In diesem Zusammenhang möchte ich noch einmal ganz klar sagen: Es darf keinen Boykott russischer Kultur geben! Ich kann sehr gut nachvollziehen, dass sich die Stadt München von Waleri Gergijew getrennt hat. Er ist ein herausragender Dirigent, aber er hat schon 2016 in Damaskus Konzerte zu Ehren von Baschar al-Assad gegeben. Er steht eben auch politisch für Putin, und er hat seine Musik klar in dessen Dienste gestellt. München ist Partnerstadt Kiews. Dass sie Gergijew nicht weiter beschäftigen wollen, finde ich richtig.
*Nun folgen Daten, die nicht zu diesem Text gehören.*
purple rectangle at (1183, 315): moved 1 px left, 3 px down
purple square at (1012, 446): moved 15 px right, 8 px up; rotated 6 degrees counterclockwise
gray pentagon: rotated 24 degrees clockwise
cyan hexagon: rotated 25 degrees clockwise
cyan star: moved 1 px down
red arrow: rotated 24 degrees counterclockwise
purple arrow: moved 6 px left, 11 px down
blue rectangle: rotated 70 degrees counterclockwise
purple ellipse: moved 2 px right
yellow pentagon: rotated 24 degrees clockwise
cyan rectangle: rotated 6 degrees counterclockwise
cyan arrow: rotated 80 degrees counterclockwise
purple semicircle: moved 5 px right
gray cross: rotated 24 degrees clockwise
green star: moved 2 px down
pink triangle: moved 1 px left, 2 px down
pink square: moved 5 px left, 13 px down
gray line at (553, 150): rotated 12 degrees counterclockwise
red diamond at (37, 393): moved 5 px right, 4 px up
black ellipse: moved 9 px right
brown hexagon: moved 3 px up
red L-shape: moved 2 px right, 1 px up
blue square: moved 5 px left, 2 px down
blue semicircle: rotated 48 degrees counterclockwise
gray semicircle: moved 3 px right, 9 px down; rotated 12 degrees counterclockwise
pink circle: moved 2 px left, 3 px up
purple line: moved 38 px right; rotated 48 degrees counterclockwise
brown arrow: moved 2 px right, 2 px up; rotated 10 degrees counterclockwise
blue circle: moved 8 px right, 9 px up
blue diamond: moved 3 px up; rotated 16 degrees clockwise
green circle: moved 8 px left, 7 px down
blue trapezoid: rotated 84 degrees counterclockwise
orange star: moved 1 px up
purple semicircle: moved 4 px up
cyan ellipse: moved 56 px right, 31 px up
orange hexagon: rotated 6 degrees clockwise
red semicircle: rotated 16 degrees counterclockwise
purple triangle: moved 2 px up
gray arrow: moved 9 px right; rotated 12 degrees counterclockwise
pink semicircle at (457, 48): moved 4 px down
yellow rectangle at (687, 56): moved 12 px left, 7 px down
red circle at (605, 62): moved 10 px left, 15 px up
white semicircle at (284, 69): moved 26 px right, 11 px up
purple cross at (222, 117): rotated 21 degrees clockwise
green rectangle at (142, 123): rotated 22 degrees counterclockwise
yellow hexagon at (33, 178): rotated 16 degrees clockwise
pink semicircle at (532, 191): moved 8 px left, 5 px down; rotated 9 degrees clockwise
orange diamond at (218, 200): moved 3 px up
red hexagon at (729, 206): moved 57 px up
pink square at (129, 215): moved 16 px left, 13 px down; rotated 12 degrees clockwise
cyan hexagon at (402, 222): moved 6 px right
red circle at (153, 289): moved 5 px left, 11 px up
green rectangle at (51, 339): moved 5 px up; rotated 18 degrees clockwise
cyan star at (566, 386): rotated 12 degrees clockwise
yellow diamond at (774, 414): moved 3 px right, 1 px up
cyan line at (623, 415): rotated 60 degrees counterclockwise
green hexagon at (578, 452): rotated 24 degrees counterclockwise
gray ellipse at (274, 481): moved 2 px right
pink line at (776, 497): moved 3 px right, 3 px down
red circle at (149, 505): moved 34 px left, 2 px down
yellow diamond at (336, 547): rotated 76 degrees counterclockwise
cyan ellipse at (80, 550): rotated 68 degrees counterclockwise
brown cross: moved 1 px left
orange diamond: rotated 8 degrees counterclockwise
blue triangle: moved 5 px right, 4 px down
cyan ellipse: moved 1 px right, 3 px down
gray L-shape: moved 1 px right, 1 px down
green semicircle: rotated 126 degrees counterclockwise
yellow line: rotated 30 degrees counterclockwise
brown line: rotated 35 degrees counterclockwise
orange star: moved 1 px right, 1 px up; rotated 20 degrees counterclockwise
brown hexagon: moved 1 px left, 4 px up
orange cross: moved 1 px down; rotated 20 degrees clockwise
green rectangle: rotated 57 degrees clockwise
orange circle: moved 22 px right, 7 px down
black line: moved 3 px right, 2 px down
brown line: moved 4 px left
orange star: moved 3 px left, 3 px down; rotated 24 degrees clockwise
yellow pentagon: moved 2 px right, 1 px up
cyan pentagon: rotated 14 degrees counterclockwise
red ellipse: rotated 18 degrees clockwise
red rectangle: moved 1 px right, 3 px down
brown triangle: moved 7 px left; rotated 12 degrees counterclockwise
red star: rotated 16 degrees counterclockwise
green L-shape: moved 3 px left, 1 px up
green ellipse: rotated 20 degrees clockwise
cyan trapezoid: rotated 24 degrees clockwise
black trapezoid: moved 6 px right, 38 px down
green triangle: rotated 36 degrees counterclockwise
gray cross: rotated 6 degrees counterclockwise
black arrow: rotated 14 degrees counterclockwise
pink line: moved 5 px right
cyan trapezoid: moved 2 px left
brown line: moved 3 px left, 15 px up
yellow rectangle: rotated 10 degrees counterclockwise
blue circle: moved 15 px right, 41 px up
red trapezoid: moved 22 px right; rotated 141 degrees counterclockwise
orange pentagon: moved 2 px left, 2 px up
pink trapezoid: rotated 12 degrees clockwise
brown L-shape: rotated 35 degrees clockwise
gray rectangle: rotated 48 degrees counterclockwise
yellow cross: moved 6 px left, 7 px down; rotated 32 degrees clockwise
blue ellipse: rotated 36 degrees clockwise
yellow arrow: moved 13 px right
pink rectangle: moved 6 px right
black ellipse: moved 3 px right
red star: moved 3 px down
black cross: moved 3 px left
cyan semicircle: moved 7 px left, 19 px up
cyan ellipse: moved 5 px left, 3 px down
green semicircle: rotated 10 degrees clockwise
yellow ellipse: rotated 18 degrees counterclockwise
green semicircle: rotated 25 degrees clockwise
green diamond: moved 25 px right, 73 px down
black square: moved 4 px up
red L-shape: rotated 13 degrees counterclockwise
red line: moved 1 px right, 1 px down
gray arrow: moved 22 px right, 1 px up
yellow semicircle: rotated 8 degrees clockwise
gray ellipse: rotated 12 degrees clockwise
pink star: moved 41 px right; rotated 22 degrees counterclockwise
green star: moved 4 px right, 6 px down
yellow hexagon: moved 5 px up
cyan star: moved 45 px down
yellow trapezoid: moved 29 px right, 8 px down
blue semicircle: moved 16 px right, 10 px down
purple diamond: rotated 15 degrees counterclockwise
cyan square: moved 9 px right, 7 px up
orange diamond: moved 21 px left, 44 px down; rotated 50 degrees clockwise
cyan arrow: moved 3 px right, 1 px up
Allerdings darf es keinen Generalverdacht gegen russische Künstlerinnen und Künstler geben. Wenn russische Tanzensembles oder Chöre ausgeladen werden, wenn sogar in Buchhandlungen russische Werke aus den Regalen verschwinden, dann ist das eine gefährliche Reaktion. Russische Künstlerinnen und Künstler, von denen viele jetzt selbst unter dem Putin-­Regime leiden, auch weil sie ihre Stimme dagegen erheben, sind gerade in dieser Situation unentbehrlich als Brückenbauer und Botschafter eines anderen Russlands.

Vielen Dank.

Dieser Text ist zuerst erschienen in Politik & Kultur 04/2022.